Her voice was not raised. Nor was it sharp. Rather, it was defeated, broken in places, the weight of all her woes and all the suffering she had felt finally unleashed upon her unsuspected family in ways they likely never saw coming.

And why would they? That would have required them to know what they were doing.

“Alison…” It was her mother who spoke first. “I… I know what you think –”

“I do not think it,” she cut her off. “I lived it, Mother. Do not tell me it is my imagination.”

“It is not,” her mother agreed, which itself caught her by surprise.

“And you are right. For that, I am sorry, because I am to blame. You likely do not want excuses, and I do not wish to make them. But the way I have treated you… I… I…” She made to reach out, as if to stroke Alison’s face, but brought her hand back. “I only ever did it to protect you.”

“Protect me?”

“After your father died, I did not know what to do or what to say. To bring attention to it, I feared would make things worse, so I chose to ignore it. To pretend as if that part of our lives had never happened. And when I met Wilson…” She allowed a smile for her husband.

“I believed it was best to continue to pretend. But in so doing, I cut you off and ignored your feelings. I thought that…” She sniffed.

“I thought that to say nothing was the only way to allow you to heal.”

“It is not her fault,” Lord Pemberton spoke up for his wife.

“I am as to blame as anyone. The truth is, Alison, I worried that you would never see me as your father – that you would not want to. So, rather than trying to heal that divide, I let it grow. I worried you would resent me, not realizing that by doing and saying nothing, you would resent me even more.”

“I am sorry also,” Nerissa said and took Alison’s hand. “I have not been the best sister.”

“Nor I the best brother,” Felix added.

“But we do see you as our sister,” Nerissa said. “Halfsibling or no, you are one of us, Alison. You always have been.”

“And you always will be,” Felix said.

“You have every right to be angry,” her mother continued. “And we will not begrudge it of you. And leaving you behind…” She sniffed again and wiped her nose. “That action me realize how we have treated you. Tonight, yes, we were a little…”

“Pretentious?” Alison offered, even smiling softly to see how hard everyone was trying.

“But it does not have to be that way,” her mother said. “Please, Alison, let us make it up to you. Give us a chance.”

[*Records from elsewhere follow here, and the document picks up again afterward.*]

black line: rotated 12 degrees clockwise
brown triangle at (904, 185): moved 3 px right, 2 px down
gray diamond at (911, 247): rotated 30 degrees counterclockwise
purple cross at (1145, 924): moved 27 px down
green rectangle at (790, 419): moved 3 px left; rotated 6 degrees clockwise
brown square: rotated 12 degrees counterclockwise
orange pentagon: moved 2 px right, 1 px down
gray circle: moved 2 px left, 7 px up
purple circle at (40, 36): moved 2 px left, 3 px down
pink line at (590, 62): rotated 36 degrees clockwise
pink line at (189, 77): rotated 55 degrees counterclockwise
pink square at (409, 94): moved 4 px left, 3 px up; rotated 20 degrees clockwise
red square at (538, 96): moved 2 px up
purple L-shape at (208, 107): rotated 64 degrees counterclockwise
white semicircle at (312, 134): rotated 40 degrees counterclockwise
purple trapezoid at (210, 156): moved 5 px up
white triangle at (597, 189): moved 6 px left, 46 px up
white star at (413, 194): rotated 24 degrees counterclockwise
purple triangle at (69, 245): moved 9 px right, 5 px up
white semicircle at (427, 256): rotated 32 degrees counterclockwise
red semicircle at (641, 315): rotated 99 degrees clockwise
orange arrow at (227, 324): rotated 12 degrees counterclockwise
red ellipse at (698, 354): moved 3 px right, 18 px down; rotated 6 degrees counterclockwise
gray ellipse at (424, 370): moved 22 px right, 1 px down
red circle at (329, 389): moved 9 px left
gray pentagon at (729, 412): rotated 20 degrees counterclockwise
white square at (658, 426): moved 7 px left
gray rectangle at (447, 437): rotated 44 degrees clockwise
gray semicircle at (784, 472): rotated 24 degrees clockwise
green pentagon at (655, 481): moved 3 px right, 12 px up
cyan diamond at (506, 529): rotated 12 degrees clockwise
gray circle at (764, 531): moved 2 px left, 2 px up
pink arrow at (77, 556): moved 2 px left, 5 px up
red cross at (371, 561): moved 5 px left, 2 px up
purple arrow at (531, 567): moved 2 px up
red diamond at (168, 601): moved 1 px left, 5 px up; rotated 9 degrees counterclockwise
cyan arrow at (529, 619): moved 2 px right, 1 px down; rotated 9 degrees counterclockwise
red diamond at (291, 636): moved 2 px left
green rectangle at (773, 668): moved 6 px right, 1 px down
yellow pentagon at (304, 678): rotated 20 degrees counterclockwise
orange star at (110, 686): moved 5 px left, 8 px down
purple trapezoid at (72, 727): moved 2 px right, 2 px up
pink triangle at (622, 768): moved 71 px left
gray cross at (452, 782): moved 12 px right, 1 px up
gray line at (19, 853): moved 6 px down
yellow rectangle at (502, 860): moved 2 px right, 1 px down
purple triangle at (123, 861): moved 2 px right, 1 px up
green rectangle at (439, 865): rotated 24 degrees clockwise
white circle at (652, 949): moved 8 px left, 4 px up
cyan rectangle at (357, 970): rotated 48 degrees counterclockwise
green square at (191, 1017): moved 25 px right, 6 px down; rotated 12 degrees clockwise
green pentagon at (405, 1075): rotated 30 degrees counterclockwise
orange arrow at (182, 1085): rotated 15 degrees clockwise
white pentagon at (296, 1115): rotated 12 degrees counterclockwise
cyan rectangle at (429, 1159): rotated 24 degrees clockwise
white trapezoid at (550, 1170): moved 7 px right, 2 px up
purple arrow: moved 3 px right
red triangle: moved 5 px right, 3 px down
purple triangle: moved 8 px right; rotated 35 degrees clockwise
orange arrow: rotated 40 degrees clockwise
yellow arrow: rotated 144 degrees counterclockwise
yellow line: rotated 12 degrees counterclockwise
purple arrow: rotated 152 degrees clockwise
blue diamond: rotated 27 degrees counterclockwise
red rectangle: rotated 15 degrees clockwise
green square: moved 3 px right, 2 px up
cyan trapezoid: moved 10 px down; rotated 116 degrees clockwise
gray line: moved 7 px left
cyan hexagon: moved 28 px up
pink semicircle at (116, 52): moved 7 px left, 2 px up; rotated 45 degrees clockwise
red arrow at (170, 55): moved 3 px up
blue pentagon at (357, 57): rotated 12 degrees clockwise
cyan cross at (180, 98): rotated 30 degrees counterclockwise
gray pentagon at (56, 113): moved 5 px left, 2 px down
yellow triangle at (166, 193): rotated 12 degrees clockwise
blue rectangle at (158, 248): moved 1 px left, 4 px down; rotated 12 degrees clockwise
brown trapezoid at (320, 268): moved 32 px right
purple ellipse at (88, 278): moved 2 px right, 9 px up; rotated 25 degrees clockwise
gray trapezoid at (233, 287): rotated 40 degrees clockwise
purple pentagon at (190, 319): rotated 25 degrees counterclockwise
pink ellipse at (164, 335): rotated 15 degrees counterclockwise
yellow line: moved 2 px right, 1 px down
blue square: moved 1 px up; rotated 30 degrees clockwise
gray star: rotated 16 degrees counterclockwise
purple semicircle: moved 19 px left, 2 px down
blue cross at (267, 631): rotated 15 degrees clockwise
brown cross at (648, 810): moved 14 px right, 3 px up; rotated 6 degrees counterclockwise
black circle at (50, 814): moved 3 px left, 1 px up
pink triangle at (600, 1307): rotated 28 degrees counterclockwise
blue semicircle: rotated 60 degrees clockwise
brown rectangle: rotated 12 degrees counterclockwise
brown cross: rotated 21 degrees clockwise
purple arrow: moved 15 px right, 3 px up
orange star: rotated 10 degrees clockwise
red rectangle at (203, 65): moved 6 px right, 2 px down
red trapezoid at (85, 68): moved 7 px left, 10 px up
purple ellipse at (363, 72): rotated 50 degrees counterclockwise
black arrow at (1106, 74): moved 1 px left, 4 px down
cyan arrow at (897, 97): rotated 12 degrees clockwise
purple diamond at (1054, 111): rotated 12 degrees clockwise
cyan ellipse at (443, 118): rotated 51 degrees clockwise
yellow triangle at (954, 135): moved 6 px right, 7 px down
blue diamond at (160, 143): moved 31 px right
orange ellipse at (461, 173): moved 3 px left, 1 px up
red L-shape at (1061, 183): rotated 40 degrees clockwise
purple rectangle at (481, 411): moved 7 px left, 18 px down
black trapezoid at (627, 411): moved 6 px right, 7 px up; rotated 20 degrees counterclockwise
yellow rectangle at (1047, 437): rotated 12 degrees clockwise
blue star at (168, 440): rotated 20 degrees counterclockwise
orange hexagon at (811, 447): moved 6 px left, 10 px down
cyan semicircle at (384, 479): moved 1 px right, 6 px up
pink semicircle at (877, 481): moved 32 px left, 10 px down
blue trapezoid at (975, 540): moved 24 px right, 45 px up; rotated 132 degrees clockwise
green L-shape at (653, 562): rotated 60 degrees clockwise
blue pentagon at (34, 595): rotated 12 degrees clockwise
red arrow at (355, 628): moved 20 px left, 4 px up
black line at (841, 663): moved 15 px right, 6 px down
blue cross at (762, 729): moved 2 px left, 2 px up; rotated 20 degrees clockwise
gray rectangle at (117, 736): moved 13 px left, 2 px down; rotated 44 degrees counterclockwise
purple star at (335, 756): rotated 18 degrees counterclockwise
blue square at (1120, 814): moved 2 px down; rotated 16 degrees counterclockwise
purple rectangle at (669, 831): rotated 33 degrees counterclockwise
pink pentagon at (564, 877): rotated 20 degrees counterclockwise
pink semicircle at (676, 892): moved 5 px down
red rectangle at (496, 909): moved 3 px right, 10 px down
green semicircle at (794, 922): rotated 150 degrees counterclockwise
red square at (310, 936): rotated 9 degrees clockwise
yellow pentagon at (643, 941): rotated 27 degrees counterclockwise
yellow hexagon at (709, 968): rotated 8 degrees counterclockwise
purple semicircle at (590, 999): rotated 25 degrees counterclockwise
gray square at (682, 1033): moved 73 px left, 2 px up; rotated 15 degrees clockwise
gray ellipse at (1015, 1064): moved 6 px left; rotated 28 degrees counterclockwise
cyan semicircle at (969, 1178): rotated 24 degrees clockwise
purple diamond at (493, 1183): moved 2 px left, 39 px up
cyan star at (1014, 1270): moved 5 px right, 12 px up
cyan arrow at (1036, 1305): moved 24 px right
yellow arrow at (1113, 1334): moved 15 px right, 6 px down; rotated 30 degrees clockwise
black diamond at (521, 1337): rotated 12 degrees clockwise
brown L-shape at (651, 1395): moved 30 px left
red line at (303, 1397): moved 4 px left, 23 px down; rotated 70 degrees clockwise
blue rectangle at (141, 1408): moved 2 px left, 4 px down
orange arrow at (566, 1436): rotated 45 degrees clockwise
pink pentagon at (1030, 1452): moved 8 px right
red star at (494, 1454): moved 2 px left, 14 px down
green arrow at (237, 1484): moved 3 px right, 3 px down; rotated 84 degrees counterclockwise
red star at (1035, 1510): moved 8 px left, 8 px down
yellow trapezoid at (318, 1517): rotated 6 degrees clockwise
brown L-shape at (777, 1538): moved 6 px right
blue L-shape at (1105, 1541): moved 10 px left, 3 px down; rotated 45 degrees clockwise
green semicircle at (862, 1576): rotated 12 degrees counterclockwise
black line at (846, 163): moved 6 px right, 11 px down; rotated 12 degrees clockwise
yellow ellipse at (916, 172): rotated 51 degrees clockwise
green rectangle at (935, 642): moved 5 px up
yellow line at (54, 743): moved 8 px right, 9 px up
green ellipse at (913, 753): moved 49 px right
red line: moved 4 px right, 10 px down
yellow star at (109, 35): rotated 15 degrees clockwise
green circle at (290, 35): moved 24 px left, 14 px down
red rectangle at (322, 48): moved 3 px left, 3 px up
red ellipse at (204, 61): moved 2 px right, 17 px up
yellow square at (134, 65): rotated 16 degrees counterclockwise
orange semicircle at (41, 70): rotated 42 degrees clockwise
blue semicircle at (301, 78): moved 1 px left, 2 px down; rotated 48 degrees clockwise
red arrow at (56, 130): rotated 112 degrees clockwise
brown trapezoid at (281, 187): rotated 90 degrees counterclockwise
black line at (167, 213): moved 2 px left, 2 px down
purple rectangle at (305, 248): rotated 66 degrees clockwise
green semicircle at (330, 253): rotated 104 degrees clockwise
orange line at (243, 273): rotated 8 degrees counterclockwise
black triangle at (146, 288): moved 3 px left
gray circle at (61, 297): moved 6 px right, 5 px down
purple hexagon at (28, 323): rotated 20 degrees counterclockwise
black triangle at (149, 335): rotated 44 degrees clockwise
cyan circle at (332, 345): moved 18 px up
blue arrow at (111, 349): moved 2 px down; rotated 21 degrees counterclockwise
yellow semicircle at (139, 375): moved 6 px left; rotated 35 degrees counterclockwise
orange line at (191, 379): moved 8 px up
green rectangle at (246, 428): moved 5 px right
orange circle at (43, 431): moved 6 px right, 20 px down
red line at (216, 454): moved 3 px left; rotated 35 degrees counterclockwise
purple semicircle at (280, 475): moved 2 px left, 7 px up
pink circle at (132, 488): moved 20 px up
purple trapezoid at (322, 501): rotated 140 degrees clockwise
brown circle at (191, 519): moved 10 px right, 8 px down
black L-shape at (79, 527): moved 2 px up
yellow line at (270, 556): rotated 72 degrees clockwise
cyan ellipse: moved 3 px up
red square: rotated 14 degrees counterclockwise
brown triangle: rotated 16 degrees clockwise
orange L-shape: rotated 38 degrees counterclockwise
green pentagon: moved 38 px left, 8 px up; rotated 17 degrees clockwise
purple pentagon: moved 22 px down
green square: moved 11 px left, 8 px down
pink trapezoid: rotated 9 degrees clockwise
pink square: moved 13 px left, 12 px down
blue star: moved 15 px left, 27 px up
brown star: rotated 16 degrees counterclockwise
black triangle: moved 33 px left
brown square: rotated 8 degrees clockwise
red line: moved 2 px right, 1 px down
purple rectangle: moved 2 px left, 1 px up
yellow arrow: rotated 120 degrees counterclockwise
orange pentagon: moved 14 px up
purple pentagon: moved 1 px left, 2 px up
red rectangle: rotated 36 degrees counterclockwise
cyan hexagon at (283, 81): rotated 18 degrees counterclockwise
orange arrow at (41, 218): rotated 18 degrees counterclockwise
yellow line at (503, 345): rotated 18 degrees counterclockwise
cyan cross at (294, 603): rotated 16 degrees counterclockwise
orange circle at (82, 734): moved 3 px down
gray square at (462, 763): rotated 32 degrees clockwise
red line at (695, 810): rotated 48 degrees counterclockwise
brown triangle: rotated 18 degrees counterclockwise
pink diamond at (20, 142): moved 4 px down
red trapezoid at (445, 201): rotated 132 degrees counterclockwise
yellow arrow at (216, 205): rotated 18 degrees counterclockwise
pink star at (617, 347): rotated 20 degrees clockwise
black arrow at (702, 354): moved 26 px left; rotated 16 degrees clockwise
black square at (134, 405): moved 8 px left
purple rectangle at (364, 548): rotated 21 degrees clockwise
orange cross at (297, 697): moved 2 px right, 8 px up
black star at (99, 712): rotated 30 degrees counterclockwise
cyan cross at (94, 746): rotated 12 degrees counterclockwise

“We want to get better,” Lord Pemberton agreed. “And if Christmas is not the time for forgiveness, then… well, when else is?”

Alison did not know what to say.

They were just words, and that did not make them true. For all she knew, her family were just saying what she wanted to hear and come next week things would be back to how they were.

But it was the way they spoke that touched her. And the way they all looked at her. For the first time that Alison could remember, each of her family members looked at her with love and hope and a sense of forgiveness that she had been so desperate for her entire life.

This would not fix everything. This would not change the past. What it would do, she prayed, would pave the way for what was to come.

“You said something about dessert?” Alison asked with a smile and laughter.